> [Data for processing]:

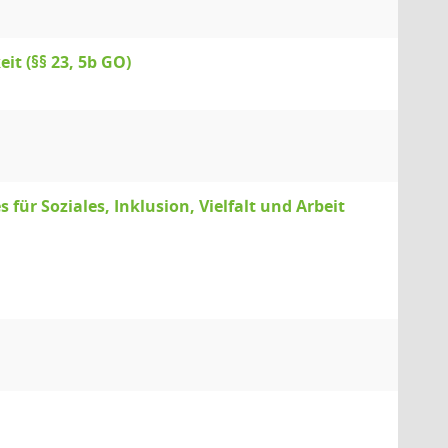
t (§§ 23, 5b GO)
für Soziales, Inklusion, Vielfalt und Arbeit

--

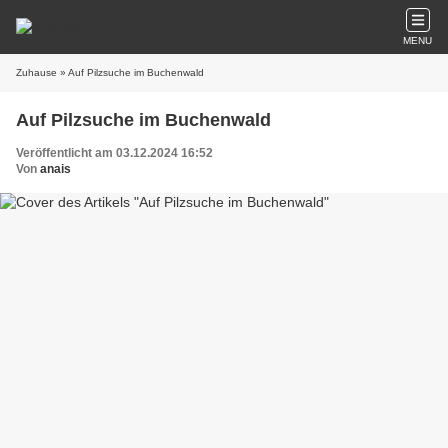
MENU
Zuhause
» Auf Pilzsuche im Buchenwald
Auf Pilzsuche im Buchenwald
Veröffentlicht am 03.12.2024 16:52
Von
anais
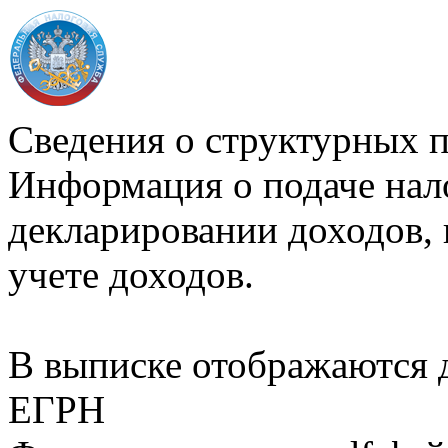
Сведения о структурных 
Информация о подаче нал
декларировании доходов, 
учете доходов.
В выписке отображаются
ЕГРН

--

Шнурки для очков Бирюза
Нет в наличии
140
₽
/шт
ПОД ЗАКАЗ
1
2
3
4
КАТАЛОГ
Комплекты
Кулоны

> [Exercise prompt]: Look for the string "Pilzsuche" in the records, and copy every line where it is found.

> [Completed exercise]:
» Auf Pilzsuche im Buchenwald
Auf Pilzsuche im Buchenwald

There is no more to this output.